Objectives: Patients without a history of diabetes mellitus may be incidentally found to be hyperglycemic in the emergency department (ED). If the hyperglycemia is due to undiagnosed diabetes, then an opportunity for detection exists. Hemoglobin A1c (HbA1c) provides a weighted average of blood glucose levels over the past several months; high HbA1c levels could indicate diabetes. The objective of this study was to determine whether hyperglycemia in ED patients without a history of diabetes was associated with higher HbA1c levels.
Methods: This was a prospective nonconsecutive case series of adults aged 18 years or older presenting to the ED with acute illness for whom a plasma glucose sample was drawn for clinical management. A history of diabetes/hyperglycemia or current symptoms of diabetes excluded patients. HbA1c levels were analyzed for a glucose cutoff of 110 mg/dL; the data were further analyzed using additional glucose cutoffs. Based on the Third National Health and Nutrition Examination Survey outpatient screening data, an HbA1c level > or =6.2% was considered elevated (sensitivity of 63% and specificity of 97% for identifying diabetes).
Results: There were 541 patients enrolled; the glucose level correlated with the HbA1c level (r = 0.60, p < 0.001).

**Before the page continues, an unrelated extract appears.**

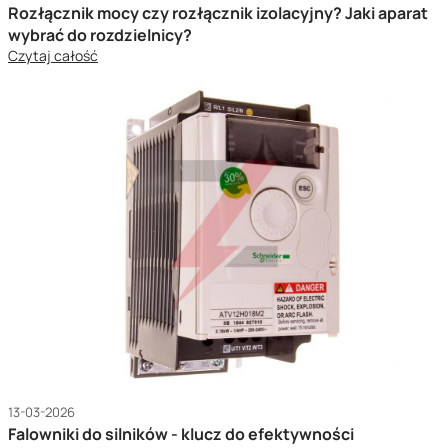
Rozłącznik mocy czy rozłącznik izolacyjny? Jaki aparat
wybrać do rozdzielnicy?
Czytaj całość
13-03-2026
Falowniki do silników - klucz do efektywności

Among the 331 patients with a glucose level > or =110 mg/dL, 22.4% had an elevated HbA(1c) level; among the 210 patients with a glucose level < 110 mg/dL, 7.6% had an elevated HbA1c level. There were few patients (n = 13) with a glucose level > or =200 mg/dL, but most (85%) had an elevated HbA1c level. Among the 140 patients with a mildly elevated glucose level (110-125 mg/dL), 16.4% had an elevated HbA(1c) level.
Conclusions: Elevated HbA1c levels are found in ED patients with elevated random plasma glucose values. ED patients with hyperglycemia may warrant referral for diabetes testing.